What is being asked → Output the records below in full, word for word; pictures do not belong in it.

Data for analysis →
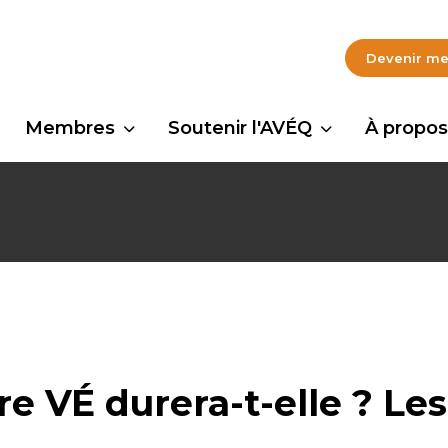
Devenir m
Membres
Soutenir l'AVÉQ
À propos
re VÉ durera-t-elle ? Le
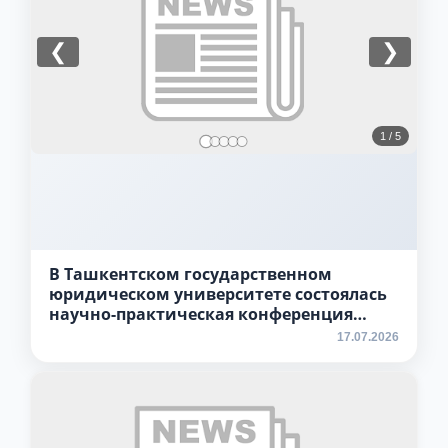
конкретные вопросы:
❮
❯
1. Документы (бакалавр) (5)
2. Документы (магистр) (4)
3. Собеседование (бакалавр) (8)
4. Собеседование (магистр) (5)
5. Стоимость обучения (2)
1 / 5
6. Онлайн-заявки (15)
7. Колл-центр (4)
8. Квота (бакалавриат) (1)
9. Квота (магистратура) (1)
✉️ Написать администратору
В Ташкентском государственном
юридическом университете состоялась
научно-практическая конференция
магистрантов
17.07.2026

Response area →
Devenir m
Membres
Soutenir l'AVÉQ
À propos
re VÉ durera-t-elle ? Le
конкретные вопросы:
❮
❯
1. Документы (бакалавр) (5)
2. Документы (магистр) (4)
3. Собеседование (бакалавр) (8)
4. Собеседование (магистр) (5)
5. Стоимость обучения (2)
1 / 5
6. Онлайн-заявки (15)
7. Колл-центр (4)
8. Квота (бакалавриат) (1)
9. Квота (магистратура) (1)
✉️ Написать администратору
В Ташкентском государственном
юридическом университете состоялась
научно-практическая конференция
магистрантов
17.07.2026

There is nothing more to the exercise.